At his emotional sentencing hearing this week, Nate read a statement as defense lawyers tried to persuade the judge to spare him life in prison. "Words cannot really explain how sorry I am," Nate told the judge, "but they're all I have." His mother, Polly Powell, blamed herself for the tragic turn in her son's life. While he may have been an A-student at school, he was surrounded by domestic abuse and alcoholism at home. She never made good choices in men, she said. The cops had gone to the family's house five times on domestic violence calls. Just months before the shooting, Powell also was diagnosed with breast cancer. "I don't know what happened with my baby," Powell told the judge. "We need to search ourselves as human beings and see how can we just throw away kids like this."

The teacher's widow, Pam Grunow, came to the sentencing hearing, carrying a quilt made by her husband's students. She told the judge, "Maybe tomorrow, another woman's husband, another little boy's daddy and another great teacher won't be sacrificed in an angry, crazy moment."

As for other teenage gunmen who have been incarcerated after school rampages, they received varying degrees of punishment, serving everything from two years to multiple life sentences. The 28 years handed down in Nate's case falls in the middle. He will get credit for the 428 days he has served awaiting the outcome of his trial.

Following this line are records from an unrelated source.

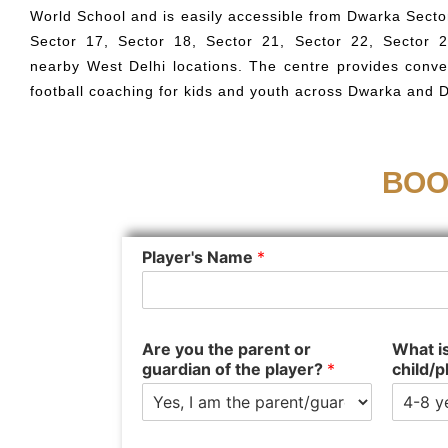
World School and is easily accessible from Dwarka Sector
Sector 17, Sector 18, Sector 21, Sector 22, Sector 
nearby West Delhi locations. The centre provides conve
football coaching for kids and youth across Dwarka and 
BOO
Player's Name
*
Are you the parent or
What is
guardian of the player?
*
child/p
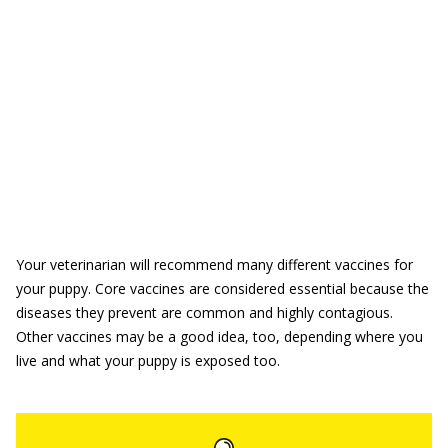
Your veterinarian will recommend many different vaccines for
your puppy. Core vaccines are considered essential because the
diseases they prevent are common and highly contagious.
Other vaccines may be a good idea, too, depending where you
live and what your puppy is exposed too.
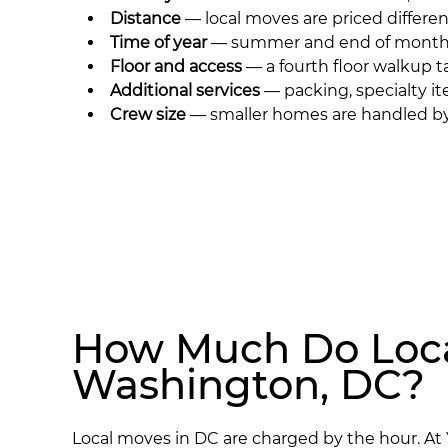
Distance
— local moves are priced differen
Time of year
— summer and end of month d
Floor and access
— a fourth floor walkup t
Additional services
— packing, specialty it
Crew size
— smaller homes are handled by 
How Much Do Loca
Washington, DC?
Local moves in DC are charged by the hour. At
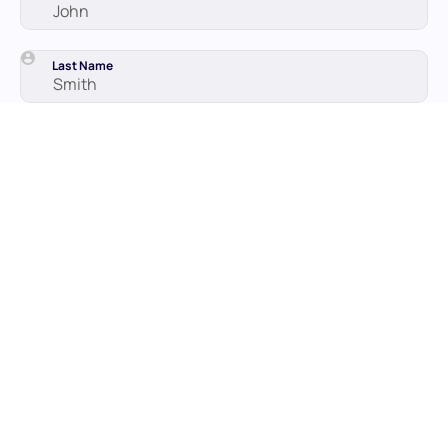
Last Name
Work email
By subscribing to our email updates, you agree with our
Privacy
Policy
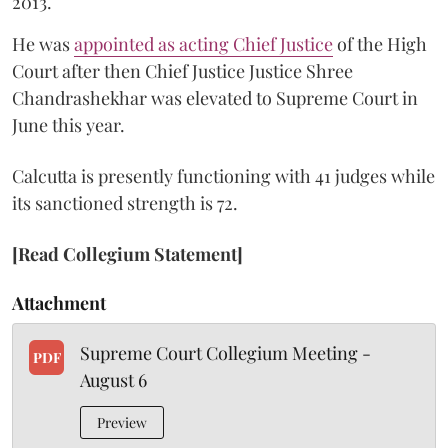
2013.
He was
appointed as acting Chief Justice
of the High
Court after then Chief Justice Justice Shree
Chandrashekhar was elevated to Supreme Court in
June this year.
Calcutta is presently functioning with 41 judges while
its sanctioned strength is 72.
[Read Collegium Statement]
Attachment
Supreme Court Collegium Meeting -
PDF
August 6
Preview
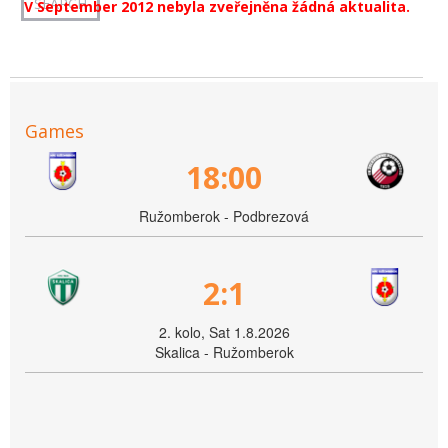
V September 2012 nebyla zveřejněna žádná aktualita.
Games
18:00
Ružomberok - Podbrezová
2:1
2. kolo, Sat 1.8.2026
Skalica - Ružomberok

Already, the months of confinement in an adult county jail have hardened Nate. It has forced him to turn inward in a seemingly callused, sullen and uncaring way. Teachers who see him now cannot believe how much he has changed. He also has grown; the puberty that no doubt helped drive many of his actions that fateful day, from his decision to arrive at school with flowers for a sweetheart to his pointing the gun at Grunow, have made Nate larger, broader across the shoulder, his voice deeper. He no longer looks like a child.

Even at 14, Nate still does not see the world like an adult. Adult inmates can often recall every detail of a crime even years afterward. Someday, Nate is likely to be serving a sentence for a crime that has receded like any childhood memory. Most people, by the time they reach their 40s, would have trouble remembering the names of seventh-grade teachers. Thirty years from now, Nate probably won't remember what Barry Grunow's face looked like. But no doubt he will remember the name.